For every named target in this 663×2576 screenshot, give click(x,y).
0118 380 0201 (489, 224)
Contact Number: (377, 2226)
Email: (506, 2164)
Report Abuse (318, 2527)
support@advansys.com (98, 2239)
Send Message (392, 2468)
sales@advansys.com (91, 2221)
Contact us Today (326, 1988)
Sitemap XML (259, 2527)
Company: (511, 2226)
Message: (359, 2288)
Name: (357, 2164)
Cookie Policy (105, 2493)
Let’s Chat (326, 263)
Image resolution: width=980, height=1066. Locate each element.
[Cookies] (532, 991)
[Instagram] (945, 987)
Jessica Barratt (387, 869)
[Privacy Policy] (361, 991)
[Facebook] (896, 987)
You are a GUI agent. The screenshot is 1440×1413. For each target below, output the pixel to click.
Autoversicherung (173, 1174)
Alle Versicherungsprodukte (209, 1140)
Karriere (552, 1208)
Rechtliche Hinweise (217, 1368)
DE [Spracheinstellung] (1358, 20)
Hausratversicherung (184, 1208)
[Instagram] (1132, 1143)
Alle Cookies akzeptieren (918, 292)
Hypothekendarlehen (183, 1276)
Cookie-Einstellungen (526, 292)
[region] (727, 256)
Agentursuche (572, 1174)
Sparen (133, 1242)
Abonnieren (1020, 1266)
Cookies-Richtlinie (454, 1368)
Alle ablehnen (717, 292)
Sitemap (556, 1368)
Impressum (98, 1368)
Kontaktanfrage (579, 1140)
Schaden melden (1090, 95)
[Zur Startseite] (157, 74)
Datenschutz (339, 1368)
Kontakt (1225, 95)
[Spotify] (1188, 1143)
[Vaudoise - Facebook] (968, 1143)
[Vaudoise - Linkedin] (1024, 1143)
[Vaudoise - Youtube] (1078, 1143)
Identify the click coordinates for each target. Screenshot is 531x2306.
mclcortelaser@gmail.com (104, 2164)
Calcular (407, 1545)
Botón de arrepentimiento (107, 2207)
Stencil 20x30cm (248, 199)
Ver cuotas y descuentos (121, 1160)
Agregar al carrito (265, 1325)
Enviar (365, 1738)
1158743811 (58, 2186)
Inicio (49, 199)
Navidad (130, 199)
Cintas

□ □ □ □

* Prompt
From the line with "Jessica Barratt (387, 869)" to the final line of the listing, write out each line unchanged. Add nothing.

* Response
Jessica Barratt (387, 869)
[Privacy Policy] (361, 991)
[Facebook] (896, 987)
You are a GUI agent. The screenshot is 1440×1413. For each target below, output the pixel to click.
Autoversicherung (173, 1174)
Alle Versicherungsprodukte (209, 1140)
Karriere (552, 1208)
Rechtliche Hinweise (217, 1368)
DE [Spracheinstellung] (1358, 20)
Hausratversicherung (184, 1208)
[Instagram] (1132, 1143)
Alle Cookies akzeptieren (918, 292)
Hypothekendarlehen (183, 1276)
Cookie-Einstellungen (526, 292)
[region] (727, 256)
Agentursuche (572, 1174)
Sparen (133, 1242)
Abonnieren (1020, 1266)
Cookies-Richtlinie (454, 1368)
Alle ablehnen (717, 292)
Sitemap (556, 1368)
Impressum (98, 1368)
Kontaktanfrage (579, 1140)
Schaden melden (1090, 95)
[Zur Startseite] (157, 74)
Datenschutz (339, 1368)
Kontakt (1225, 95)
[Spotify] (1188, 1143)
[Vaudoise - Facebook] (968, 1143)
[Vaudoise - Linkedin] (1024, 1143)
[Vaudoise - Youtube] (1078, 1143)
Identify the click coordinates for each target. Screenshot is 531x2306.
mclcortelaser@gmail.com (104, 2164)
Calcular (407, 1545)
Botón de arrepentimiento (107, 2207)
Stencil 20x30cm (248, 199)
Ver cuotas y descuentos (121, 1160)
Agregar al carrito (265, 1325)
Enviar (365, 1738)
1158743811 (58, 2186)
Inicio (49, 199)
Navidad (130, 199)
Cintas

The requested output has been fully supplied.